US Treasury secretary Jack Lew said the EU's far-reaching tax probe was creating "disturbing international tax policy precedents" and urged Brussels to ease up in its current investigations against US multinationals like Apple, Amazon, Starbucks and McDonald's.
In a letter addressed to European Commission (EC) chief Jean-Claude Juncker, Lew warned that current investigations into tax evasion could damage the "mutual cooperation and respect that many countries have worked so hard to develop and preserve."
Lew said the EU had "serious concerns about fundamental fairness" of the EU's tax policy, adding that the uncertainty created by tax probes "could damage the business climate in Europe and deter foreign direct investment."
The criticism from such a high-ranking official is the most significant in recent times and comes amid an increase in criticism against Brussels' pursuit of companies over suspected tax avoidance.
US companies have become increasingly frustrated at the tax crackdown, arguing that they are subjected to unnaturally high tax rates if they attempt to transfer money to the US, with many analysts suggesting this has led to many American organizations holding assets in low-tax European countries.
EU Steps Up Tax Probes
In response, the EC rejected any suggestion it was unfairly targeting American firms.
"EU law applies indiscriminately to all companies operating in Europe — there is absolutely no bias against US companies," a spokesperson said, adding that investigations had "mostly" involved European companies.
EU officials have stepped up their crackdown on tax avoidance following the LuxLeaks scandal of 2014, which revealed that a number of US multinationals, including Apple and Amazon, were among 340 firms to have negotiated highly favorable tax deals with authorities in Luxembourg.

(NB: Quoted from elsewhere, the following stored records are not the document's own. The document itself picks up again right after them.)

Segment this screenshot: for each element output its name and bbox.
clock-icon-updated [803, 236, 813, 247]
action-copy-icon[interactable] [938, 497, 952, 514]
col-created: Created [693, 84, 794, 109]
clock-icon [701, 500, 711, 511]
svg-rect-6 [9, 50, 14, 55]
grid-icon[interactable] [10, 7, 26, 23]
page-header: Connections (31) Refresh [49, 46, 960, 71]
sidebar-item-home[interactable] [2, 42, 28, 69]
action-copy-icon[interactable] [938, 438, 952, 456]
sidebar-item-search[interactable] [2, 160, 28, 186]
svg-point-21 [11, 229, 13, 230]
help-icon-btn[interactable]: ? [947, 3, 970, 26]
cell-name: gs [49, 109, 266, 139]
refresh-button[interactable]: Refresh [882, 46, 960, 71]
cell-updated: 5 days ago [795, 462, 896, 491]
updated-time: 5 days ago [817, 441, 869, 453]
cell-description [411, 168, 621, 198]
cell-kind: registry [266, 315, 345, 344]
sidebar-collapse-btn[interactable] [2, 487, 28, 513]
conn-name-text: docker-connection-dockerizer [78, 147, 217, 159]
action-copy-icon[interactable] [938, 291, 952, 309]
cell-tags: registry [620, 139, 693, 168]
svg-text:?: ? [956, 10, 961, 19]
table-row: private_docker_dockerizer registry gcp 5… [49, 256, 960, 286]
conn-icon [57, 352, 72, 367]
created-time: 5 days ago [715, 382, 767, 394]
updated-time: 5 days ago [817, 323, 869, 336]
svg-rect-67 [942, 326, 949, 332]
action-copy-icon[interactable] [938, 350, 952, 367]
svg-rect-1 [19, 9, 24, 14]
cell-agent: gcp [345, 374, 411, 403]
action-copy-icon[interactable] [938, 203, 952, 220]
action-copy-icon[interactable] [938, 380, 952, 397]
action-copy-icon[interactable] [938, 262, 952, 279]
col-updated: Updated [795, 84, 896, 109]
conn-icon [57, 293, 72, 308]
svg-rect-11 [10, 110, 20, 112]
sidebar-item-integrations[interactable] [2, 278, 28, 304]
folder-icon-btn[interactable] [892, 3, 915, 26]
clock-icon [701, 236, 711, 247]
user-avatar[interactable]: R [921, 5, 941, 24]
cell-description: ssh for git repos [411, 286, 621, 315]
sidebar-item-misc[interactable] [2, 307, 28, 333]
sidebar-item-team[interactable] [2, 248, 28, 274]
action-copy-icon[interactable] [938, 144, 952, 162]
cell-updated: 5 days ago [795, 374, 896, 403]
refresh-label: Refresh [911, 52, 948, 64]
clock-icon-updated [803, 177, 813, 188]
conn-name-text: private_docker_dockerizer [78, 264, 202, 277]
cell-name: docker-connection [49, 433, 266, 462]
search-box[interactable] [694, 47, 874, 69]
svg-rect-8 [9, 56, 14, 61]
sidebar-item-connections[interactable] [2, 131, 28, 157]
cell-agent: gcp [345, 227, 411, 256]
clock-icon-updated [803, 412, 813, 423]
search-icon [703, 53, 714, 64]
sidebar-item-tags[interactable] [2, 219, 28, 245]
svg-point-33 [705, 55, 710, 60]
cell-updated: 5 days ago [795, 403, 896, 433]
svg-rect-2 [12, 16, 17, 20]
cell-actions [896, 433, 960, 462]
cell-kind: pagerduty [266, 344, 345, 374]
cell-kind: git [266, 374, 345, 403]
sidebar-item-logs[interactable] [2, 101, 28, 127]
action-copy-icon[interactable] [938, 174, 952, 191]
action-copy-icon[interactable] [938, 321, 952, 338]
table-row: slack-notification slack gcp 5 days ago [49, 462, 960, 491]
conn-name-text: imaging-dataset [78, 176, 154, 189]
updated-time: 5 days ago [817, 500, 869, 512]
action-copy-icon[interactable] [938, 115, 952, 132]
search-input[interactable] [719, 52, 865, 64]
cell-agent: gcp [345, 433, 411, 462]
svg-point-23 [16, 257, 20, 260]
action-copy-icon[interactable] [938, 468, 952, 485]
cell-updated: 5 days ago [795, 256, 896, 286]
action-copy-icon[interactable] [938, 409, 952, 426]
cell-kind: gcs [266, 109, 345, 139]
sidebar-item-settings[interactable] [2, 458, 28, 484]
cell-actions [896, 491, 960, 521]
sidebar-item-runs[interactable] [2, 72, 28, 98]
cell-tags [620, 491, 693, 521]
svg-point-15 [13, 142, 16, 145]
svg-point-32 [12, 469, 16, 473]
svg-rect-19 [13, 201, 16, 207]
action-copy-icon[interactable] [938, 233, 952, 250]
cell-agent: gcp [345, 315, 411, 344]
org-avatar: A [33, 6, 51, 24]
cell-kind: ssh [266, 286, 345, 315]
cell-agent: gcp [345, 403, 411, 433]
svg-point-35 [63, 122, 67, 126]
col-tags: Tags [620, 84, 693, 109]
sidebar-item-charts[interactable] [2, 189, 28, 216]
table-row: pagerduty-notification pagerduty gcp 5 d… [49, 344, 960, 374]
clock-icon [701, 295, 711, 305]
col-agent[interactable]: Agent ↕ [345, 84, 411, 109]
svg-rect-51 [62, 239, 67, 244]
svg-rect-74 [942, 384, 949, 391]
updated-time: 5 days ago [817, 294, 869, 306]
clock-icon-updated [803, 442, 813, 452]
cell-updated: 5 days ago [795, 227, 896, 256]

EU Commission will present recently launched #tax avoidance package to EU Council on 12 Feb. https://t.co/R0WfBwqD4V
— EU Taxation&Customs (@EU_Taxud) February 11, 2016
The issue was hugely embarrassing for the European Commission, as current president Jean-Claude Juncker was the prime minister of Luxembourg during the time that many laws were introduced allowing such tax deals to be negotiated.
Investigations have since been ongoing to decide whether such tax deals constituted illegal state aid, amid reports in the Financial Times that Apple may be forced to pay back US$19 billion in taxes if it is found guilty of benefiting from such practices.
Corporate #tax avoidance: see the problem and the proposed solutions in pictures. https://t.co/xxYk3Pqw9r
— EU Taxation&Customs (@EU_Taxud) February 10, 2016
However, not all have been pleased with the scope EU's tax crackdown, with many critics scalding Brussels' recently announced proposals aimed at combating tax evasion.
A series of NGOs said the plans did not go far enough to stop companies from shifting assets to low tax zones, while the proposals seemed to hit a snag on Friday with officials admitting they reforms should not go beyond international guidelines.